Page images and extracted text
#####

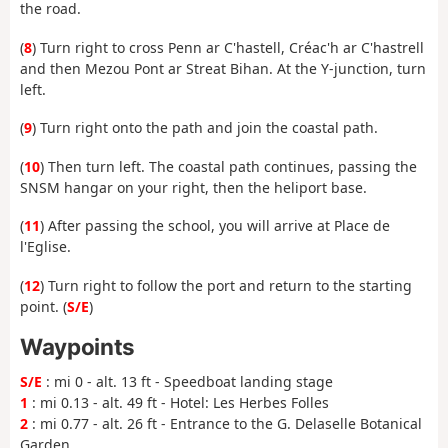
the road.
(
8
) Turn right to cross Penn ar C'hastell, Créac'h ar C'hastrell
and then Mezou Pont ar Streat Bihan. At the Y-junction, turn
left.
(
9
) Turn right onto the path and join the coastal path.
(
10
) Then turn left. The coastal path continues, passing the
SNSM hangar on your right, then the heliport base.
(
11
) After passing the school, you will arrive at Place de
l'Eglise.
(
12
) Turn right to follow the port and return to the starting
point. (
S/E
)
Waypoints
S/E
: mi 0 - alt. 13 ft - Speedboat landing stage
1
: mi 0.13 - alt. 49 ft - Hotel: Les Herbes Folles
2
: mi 0.77 - alt. 26 ft - Entrance to the G. Delaselle Botanical
Garden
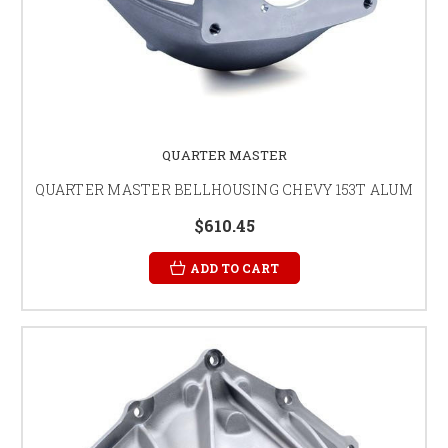
QUARTER MASTER
QUARTER MASTER BELLHOUSING CHEVY 153T ALUM
$610.45
ADD TO CART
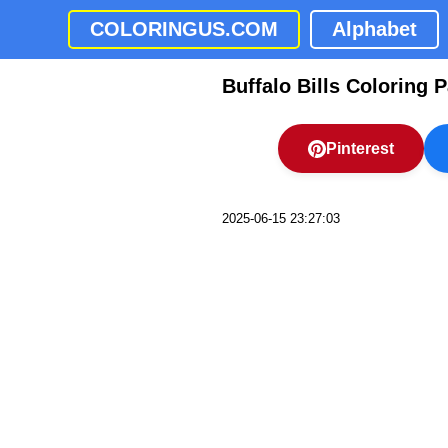
COLORINGUS.COM
Alphabet
Buffalo Bills Coloring 
Pinterest
2025-06-15 23:27:03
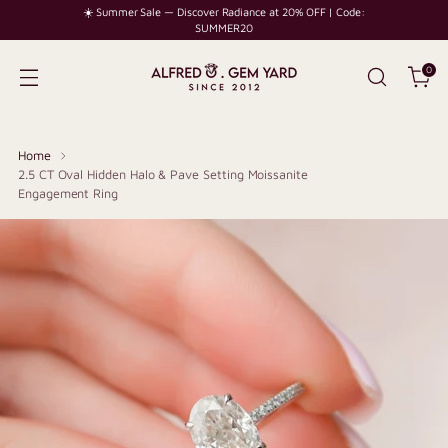
☀️ Summer Sale — Discover Radiance at 20% OFF | Code:
SUMMER20
0
Home
2.5 CT Oval Hidden Halo & Pave Setting Moissanite
Engagement Ring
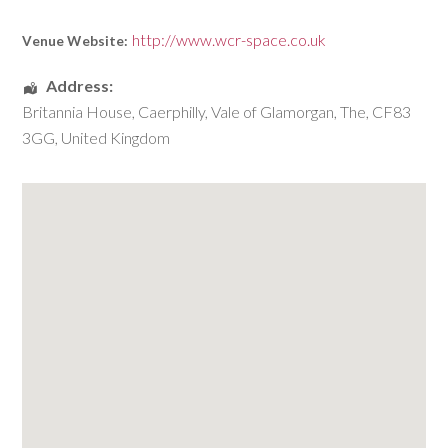
http://www.wcr-space.co.uk
Venue Website:
Address:
Britannia House
,
Caerphilly
,
Vale of Glamorgan, The
,
CF83
3GG
,
United Kingdom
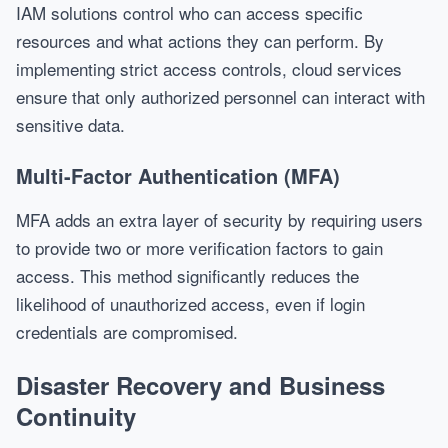
IAM solutions control who can access specific
resources and what actions they can perform. By
implementing strict access controls, cloud services
ensure that only authorized personnel can interact with
sensitive data.
Multi-Factor Authentication (MFA)
MFA adds an extra layer of security by requiring users
to provide two or more verification factors to gain
access. This method significantly reduces the
likelihood of unauthorized access, even if login
credentials are compromised.
Disaster Recovery and Business
Continuity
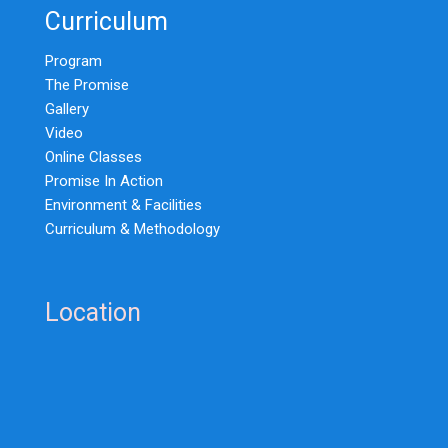
Curriculum
Program
The Promise
Gallery
Video
Online Classes
Promise In Action
Environment & Facilities
Curriculum & Methodology
Location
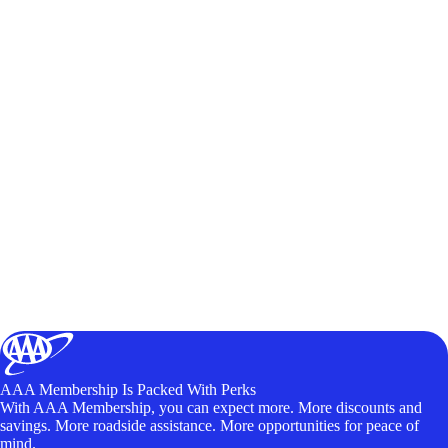
AAA Membership Is Packed With Perks
With AAA Membership, you can expect more. More discounts and
savings. More roadside assistance. More opportunities for peace of
mind.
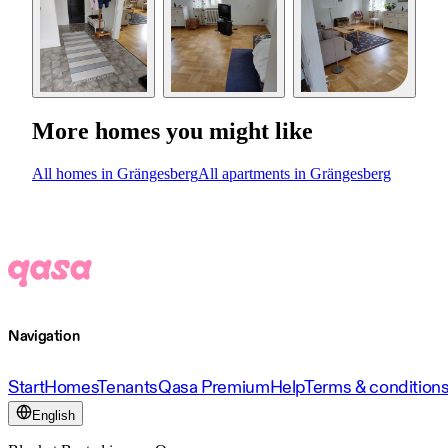
More homes you might like
All homes in Grängesberg
All apartments in Grängesberg
Navigation
Start
Homes
Tenants
Qasa Premium
Help
Terms & condition
English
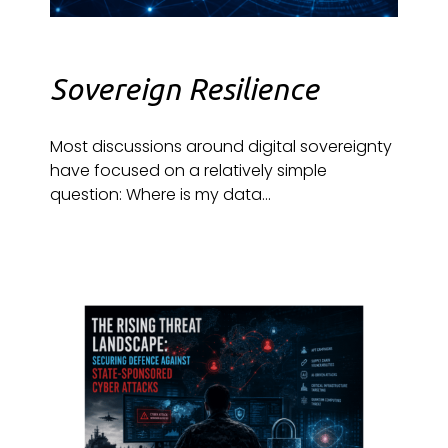
Sovereign Resilience
Most discussions around digital sovereignty
have focused on a relatively simple
question: Where is my data...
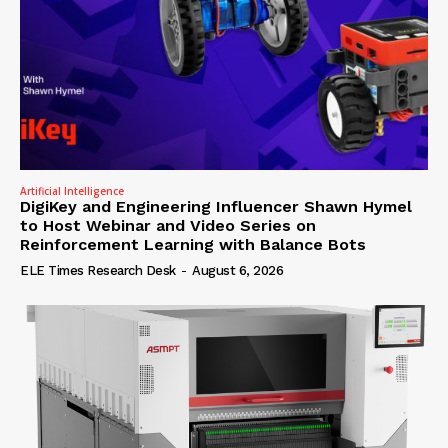
Artificial Intelligence
DigiKey and Engineering Influencer Shawn Hymel
to Host Webinar and Video Series on
Reinforcement Learning with Balance Bots
ELE Times Research Desk
-
August 6, 2026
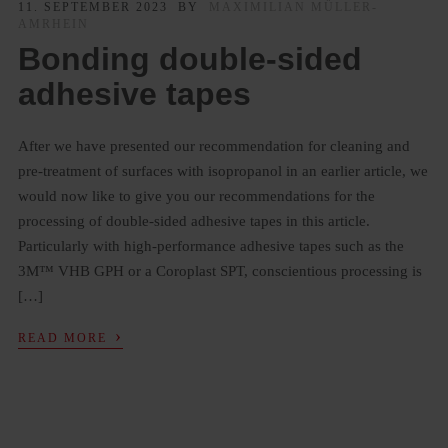
11. SEPTEMBER 2023
BY
MAXIMILIAN MÜLLER-
AMRHEIN
Bonding double-sided
adhesive tapes
After we have presented our recommendation for cleaning and
pre-treatment of surfaces with isopropanol in an earlier article, we
would now like to give you our recommendations for the
processing of double-sided adhesive tapes in this article.
Particularly with high-performance adhesive tapes such as the
3M™ VHB GPH or a Coroplast SPT, conscientious processing is
[…]
›
READ MORE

#####

**WHAT IS BEING ASKED**
What is needed is an exact copy of the lines above, from the one holding "Terms & condition" down to the one holding "Particularly with high-performance", with those two included and the pictures left out.

**THE COMPLETED TASK**
Terms & condition
English
Sovereign Resilience
Most discussions around digital sovereignty
have focused on a relatively simple
question: Where is my data...
Artificial Intelligence
DigiKey and Engineering Influencer Shawn Hymel
to Host Webinar and Video Series on
Reinforcement Learning with Balance Bots
ELE Times Research Desk
-
August 6, 2026
11. SEPTEMBER 2023
BY
MAXIMILIAN MÜLLER-
AMRHEIN
Bonding double-sided
adhesive tapes
After we have presented our recommendation for cleaning and
pre-treatment of surfaces with isopropanol in an earlier article, we
would now like to give you our recommendations for the
processing of double-sided adhesive tapes in this article.
Particularly with high-performance adhesive tapes such as the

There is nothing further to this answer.